--- ACTIVITY ---
Give every line below again, exactly as it appears.
-------- TASK INPUTS --------
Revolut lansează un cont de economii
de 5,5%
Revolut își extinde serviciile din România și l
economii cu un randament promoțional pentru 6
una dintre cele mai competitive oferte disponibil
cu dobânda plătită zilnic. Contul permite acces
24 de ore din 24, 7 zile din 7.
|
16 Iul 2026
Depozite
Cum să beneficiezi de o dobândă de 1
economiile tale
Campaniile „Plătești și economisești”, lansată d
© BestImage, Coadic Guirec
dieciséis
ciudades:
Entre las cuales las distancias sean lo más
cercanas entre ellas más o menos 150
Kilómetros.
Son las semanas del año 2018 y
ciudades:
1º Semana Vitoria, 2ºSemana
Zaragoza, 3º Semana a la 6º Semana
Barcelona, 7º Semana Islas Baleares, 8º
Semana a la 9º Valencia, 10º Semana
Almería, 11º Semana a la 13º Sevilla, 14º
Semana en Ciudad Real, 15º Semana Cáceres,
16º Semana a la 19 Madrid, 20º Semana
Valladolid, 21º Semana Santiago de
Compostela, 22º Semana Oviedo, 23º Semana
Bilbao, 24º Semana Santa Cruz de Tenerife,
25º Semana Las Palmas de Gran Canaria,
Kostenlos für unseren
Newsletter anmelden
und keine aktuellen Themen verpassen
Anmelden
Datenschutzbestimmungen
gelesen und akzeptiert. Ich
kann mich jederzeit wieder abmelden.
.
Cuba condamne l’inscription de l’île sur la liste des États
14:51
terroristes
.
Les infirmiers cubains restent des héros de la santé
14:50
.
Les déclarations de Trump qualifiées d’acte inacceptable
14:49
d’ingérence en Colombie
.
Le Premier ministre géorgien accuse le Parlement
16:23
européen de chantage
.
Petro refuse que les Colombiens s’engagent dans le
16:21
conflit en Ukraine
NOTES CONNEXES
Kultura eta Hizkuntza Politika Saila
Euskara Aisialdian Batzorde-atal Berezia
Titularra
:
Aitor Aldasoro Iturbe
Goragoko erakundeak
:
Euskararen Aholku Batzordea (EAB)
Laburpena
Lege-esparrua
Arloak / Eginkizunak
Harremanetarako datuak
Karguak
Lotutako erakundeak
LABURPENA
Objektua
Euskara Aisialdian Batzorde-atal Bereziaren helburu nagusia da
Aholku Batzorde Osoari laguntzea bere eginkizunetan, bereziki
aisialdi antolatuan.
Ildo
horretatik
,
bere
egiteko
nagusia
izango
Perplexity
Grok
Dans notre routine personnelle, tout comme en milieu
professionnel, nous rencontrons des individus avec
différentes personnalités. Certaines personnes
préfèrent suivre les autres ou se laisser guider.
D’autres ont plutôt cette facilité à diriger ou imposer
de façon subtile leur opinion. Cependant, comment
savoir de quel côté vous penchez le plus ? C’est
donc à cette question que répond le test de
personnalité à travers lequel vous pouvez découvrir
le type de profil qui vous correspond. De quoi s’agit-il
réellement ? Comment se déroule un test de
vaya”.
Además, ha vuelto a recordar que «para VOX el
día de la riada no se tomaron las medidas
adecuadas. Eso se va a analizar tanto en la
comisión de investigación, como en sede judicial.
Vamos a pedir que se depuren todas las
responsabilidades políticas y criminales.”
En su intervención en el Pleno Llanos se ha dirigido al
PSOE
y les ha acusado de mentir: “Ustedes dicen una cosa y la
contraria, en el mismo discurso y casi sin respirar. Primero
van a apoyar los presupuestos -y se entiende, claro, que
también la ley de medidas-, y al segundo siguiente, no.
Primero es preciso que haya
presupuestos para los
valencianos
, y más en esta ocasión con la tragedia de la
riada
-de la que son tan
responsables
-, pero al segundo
--------
--- ANSWER TO THE PROBLEM ---
Revolut lansează un cont de economii
de 5,5%
Revolut își extinde serviciile din România și l
economii cu un randament promoțional pentru 6
una dintre cele mai competitive oferte disponibil
cu dobânda plătită zilnic. Contul permite acces
24 de ore din 24, 7 zile din 7.
|
16 Iul 2026
Depozite
Cum să beneficiezi de o dobândă de 1
economiile tale
Campaniile „Plătești și economisești”, lansată d
© BestImage, Coadic Guirec
dieciséis
ciudades:
Entre las cuales las distancias sean lo más
cercanas entre ellas más o menos 150
Kilómetros.
Son las semanas del año 2018 y
ciudades:
1º Semana Vitoria, 2ºSemana
Zaragoza, 3º Semana a la 6º Semana
Barcelona, 7º Semana Islas Baleares, 8º
Semana a la 9º Valencia, 10º Semana
Almería, 11º Semana a la 13º Sevilla, 14º
Semana en Ciudad Real, 15º Semana Cáceres,
16º Semana a la 19 Madrid, 20º Semana
Valladolid, 21º Semana Santiago de
Compostela, 22º Semana Oviedo, 23º Semana
Bilbao, 24º Semana Santa Cruz de Tenerife,
25º Semana Las Palmas de Gran Canaria,
Kostenlos für unseren
Newsletter anmelden
und keine aktuellen Themen verpassen
Anmelden
Datenschutzbestimmungen
gelesen und akzeptiert. Ich
kann mich jederzeit wieder abmelden.
.
Cuba condamne l’inscription de l’île sur la liste des États
14:51
terroristes
.
Les infirmiers cubains restent des héros de la santé
14:50
.
Les déclarations de Trump qualifiées d’acte inacceptable
14:49
d’ingérence en Colombie
.
Le Premier ministre géorgien accuse le Parlement
16:23
européen de chantage
.
Petro refuse que les Colombiens s’engagent dans le
16:21
conflit en Ukraine
NOTES CONNEXES
Kultura eta Hizkuntza Politika Saila
Euskara Aisialdian Batzorde-atal Berezia
Titularra
:
Aitor Aldasoro Iturbe
Goragoko erakundeak
:
Euskararen Aholku Batzordea (EAB)
Laburpena
Lege-esparrua
Arloak / Eginkizunak
Harremanetarako datuak
Karguak
Lotutako erakundeak
LABURPENA
Objektua
Euskara Aisialdian Batzorde-atal Bereziaren helburu nagusia da
Aholku Batzorde Osoari laguntzea bere eginkizunetan, bereziki
aisialdi antolatuan.
Ildo
horretatik
,
bere
egiteko
nagusia
izango
Perplexity
Grok
Dans notre routine personnelle, tout comme en milieu
professionnel, nous rencontrons des individus avec
différentes personnalités. Certaines personnes
préfèrent suivre les autres ou se laisser guider.
D’autres ont plutôt cette facilité à diriger ou imposer
de façon subtile leur opinion. Cependant, comment
savoir de quel côté vous penchez le plus ? C’est
donc à cette question que répond le test de
personnalité à travers lequel vous pouvez découvrir
le type de profil qui vous correspond. De quoi s’agit-il
réellement ? Comment se déroule un test de
vaya”.
Además, ha vuelto a recordar que «para VOX el
día de la riada no se tomaron las medidas
adecuadas. Eso se va a analizar tanto en la
comisión de investigación, como en sede judicial.
Vamos a pedir que se depuren todas las
responsabilidades políticas y criminales.”
En su intervención en el Pleno Llanos se ha dirigido al
PSOE
y les ha acusado de mentir: “Ustedes dicen una cosa y la
contraria, en el mismo discurso y casi sin respirar. Primero
van a apoyar los presupuestos -y se entiende, claro, que
también la ley de medidas-, y al segundo siguiente, no.
Primero es preciso que haya
presupuestos para los
valencianos
, y más en esta ocasión con la tragedia de la
riada
-de la que son tan
responsables
-, pero al segundo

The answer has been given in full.